MeasurementsIngredients
¾ cupButter, softened
2 cupsSugar
2Eggs
1 tspVanilla
2½ cupsFlour
½ cupCocoa
2 tspBaking Soda
1 tspSalt
1 cupSour Milk (Buttermilk)
1 cupBoiling Water

Instructions

  1. Preheat your oven to 350°F. Grease and flour two 8-inch or 9-inch round cake pans.
  2. In a large bowl, cream the softened butter and sugar together with an electric mixer until light and fluffy.
  3. Add the unbeaten eggs one at a time, beating well after each addition.

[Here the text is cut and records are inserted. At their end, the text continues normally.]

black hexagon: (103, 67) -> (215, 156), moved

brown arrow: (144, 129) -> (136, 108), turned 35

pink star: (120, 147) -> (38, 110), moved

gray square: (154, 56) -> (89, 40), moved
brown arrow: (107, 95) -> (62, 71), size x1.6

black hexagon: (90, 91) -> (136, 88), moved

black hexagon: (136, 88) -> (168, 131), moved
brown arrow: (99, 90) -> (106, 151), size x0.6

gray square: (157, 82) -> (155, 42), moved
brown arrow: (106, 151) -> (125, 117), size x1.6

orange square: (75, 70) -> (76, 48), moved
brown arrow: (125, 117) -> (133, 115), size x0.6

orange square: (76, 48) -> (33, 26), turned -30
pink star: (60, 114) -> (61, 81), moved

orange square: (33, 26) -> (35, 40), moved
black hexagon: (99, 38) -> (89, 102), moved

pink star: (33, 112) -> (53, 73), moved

  4. In a separate bowl, sift together the flour, baking soda, salt, and cocoa.
  5. Stir the vanilla into the sour milk (buttermilk).

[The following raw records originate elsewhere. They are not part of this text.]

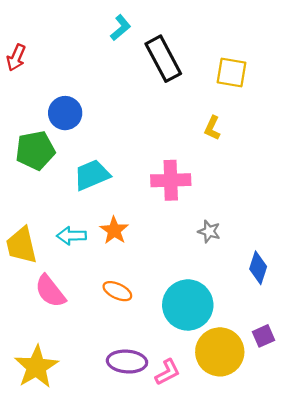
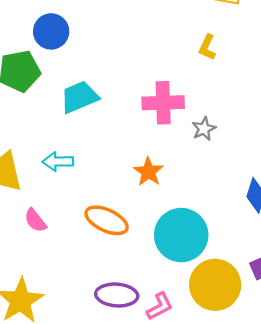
orange star: (114, 230) -> (148, 172), moved
gray star: (209, 231) -> (204, 129), moved, turned 30
pink semicircle: (50, 291) -> (35, 220), size x0.7
orange ellipse: (117, 291) -> (107, 220), size x1.4

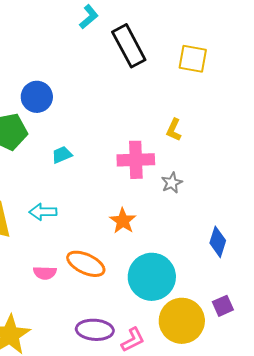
yellow L-shape: (207, 47) -> (174, 130), moved
cyan trapezoid: (79, 97) -> (62, 155), size x0.6
pink semicircle: (35, 220) -> (45, 273), moved, turned -50

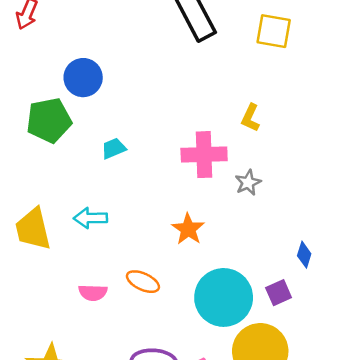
blue diamond: (218, 242) -> (304, 255), size x0.7
orange ellipse: (86, 264) -> (143, 282), size x0.7
purple square: (223, 306) -> (279, 293), moved

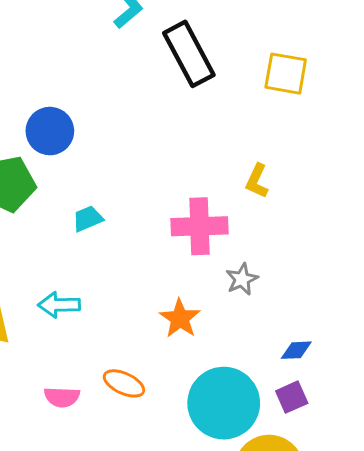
gray star: (248, 183) -> (242, 279), moved
blue diamond: (304, 255) -> (296, 350), moved, turned 70

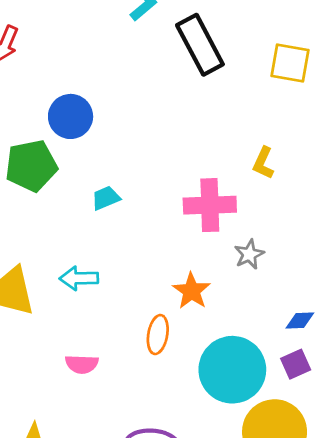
orange ellipse: (124, 383) -> (158, 335), moved, turned 75

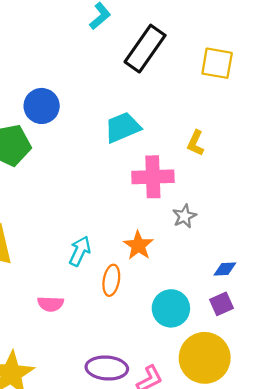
black rectangle: (200, 45) -> (145, 49), turned 63
cyan trapezoid: (106, 198) -> (123, 127), moved, size x1.6
cyan arrow: (79, 278) -> (80, 251), moved, turned 116
cyan circle: (232, 370) -> (171, 308), size x0.7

  6. Add the dry ingredients to the creamed mixture in three parts, alternating with the milk mixture, beginning and ending with the dry ingredients.
  7. Pour the boiling water in all at once and stir quickly until the batter is well combined. The batter will be very thin.
  8. Pour the batter into the prepared pans.
  9. Bake for 30 minutes, or until a toothpick inserted into the center comes out clean.
  10. Let the cakes cool in the pans for 10 minutes before turning them out onto a wire rack to cool completely before frosting.